JL Jiang and SC Li and YY Duan and MH Wang and JH Hu and DS Hou and YJ Geng and MJ Hu and ZJ Liu, COATINGS, 13, 2004 (2023).

DOI: 10.3390/coatings13122004

Calcium silicate hydrate (CSH) plays a crucial role in concrete by controlling its properties and durability. The degradation of CSH often signifies concrete damage. Polydimethylsiloxane (PDMS) is commonly used to protect concrete from sulfate corrosion; however, the comprehensive mechanistic understanding of its protective effects against CSH remains limited.
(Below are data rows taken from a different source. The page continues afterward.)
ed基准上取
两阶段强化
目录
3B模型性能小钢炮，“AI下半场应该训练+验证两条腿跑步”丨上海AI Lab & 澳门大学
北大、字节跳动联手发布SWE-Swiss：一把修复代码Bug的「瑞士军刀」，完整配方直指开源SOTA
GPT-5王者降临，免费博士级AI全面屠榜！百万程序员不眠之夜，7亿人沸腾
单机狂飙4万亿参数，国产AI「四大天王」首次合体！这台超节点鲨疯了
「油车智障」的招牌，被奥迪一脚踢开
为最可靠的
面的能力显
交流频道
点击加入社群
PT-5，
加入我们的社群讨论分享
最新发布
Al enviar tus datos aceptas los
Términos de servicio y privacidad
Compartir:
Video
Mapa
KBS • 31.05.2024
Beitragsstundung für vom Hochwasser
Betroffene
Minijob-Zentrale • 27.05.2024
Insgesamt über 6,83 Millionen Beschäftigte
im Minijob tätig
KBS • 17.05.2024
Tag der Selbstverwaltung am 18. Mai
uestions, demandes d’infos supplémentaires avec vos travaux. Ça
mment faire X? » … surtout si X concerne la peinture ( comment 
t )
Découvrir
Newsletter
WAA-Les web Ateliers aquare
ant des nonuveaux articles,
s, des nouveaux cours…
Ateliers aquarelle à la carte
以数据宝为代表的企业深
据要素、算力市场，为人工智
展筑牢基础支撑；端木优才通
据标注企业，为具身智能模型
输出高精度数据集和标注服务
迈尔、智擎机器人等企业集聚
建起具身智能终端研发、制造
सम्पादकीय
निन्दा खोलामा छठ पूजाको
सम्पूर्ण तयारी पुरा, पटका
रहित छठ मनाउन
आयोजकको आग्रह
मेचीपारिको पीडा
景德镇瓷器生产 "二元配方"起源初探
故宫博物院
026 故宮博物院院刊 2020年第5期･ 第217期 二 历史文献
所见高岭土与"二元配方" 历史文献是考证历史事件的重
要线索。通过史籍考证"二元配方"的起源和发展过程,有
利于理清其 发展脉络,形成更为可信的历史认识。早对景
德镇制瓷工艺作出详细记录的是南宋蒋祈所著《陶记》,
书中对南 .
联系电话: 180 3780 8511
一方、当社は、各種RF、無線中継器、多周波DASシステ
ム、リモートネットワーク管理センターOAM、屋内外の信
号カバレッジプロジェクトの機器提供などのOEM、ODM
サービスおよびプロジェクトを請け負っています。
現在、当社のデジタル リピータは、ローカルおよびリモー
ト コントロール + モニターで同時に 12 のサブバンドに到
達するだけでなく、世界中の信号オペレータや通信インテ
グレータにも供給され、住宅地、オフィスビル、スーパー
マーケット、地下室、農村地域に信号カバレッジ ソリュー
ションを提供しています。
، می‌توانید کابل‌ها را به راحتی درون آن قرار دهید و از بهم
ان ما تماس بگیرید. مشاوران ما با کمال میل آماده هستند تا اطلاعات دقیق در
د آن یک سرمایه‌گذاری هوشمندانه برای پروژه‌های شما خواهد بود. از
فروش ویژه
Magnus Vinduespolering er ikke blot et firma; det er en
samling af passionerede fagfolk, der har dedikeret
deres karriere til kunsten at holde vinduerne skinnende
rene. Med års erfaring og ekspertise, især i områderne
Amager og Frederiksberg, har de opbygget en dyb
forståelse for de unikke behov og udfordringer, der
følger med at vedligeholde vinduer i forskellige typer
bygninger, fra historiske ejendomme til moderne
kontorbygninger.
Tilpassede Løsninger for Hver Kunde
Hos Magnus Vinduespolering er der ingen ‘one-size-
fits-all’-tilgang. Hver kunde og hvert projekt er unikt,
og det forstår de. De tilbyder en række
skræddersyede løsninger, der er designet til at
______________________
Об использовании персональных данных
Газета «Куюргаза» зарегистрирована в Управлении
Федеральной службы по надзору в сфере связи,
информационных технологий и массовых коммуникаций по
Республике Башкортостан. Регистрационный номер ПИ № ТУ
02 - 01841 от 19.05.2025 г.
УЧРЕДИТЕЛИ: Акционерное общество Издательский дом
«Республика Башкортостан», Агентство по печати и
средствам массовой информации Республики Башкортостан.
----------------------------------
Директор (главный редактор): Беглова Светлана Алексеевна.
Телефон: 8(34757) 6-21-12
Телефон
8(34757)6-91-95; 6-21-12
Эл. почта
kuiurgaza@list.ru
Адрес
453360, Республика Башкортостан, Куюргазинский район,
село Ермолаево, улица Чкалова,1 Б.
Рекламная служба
Here, molecular dynamics (MD) simulations were employed to explore atomic-scale interactions between PDMS coatings and CSH in a sulfate-rich environment. Our results reveal that PDMS mitigates sulfate-induced CSH decalcification by forming a positively charged layer, ultimately reducing sulfate bonding by 83.3% compared to the blank group. Molecular structure analysis highlights key hydrogen bonding and calcium-oxygen bonding interactions that are critical for this protection. Higher polymerization stabilizes substrate adsorption, reducing surface diffusion to 33.3% of low-polymerization PDMS, thereby enhancing protection. Additionally, water molecule interactions with the CSH matrix are negatively correlated with the amount of adsorbed sulfate. Simulation results offer valuable insights into the molecular- level dynamic response of the material, contributing to a deeper understanding of the protective mechanisms of PDMS against sulfate- induced CSH degradation in concrete. These findings can guide experimenters and engineers in designing more effective protective coatings for concrete exposed to sulfate-rich environments, thereby laying a foundation for further experimental research and the development of concrete materials with enhanced durability under challenging environmental conditions.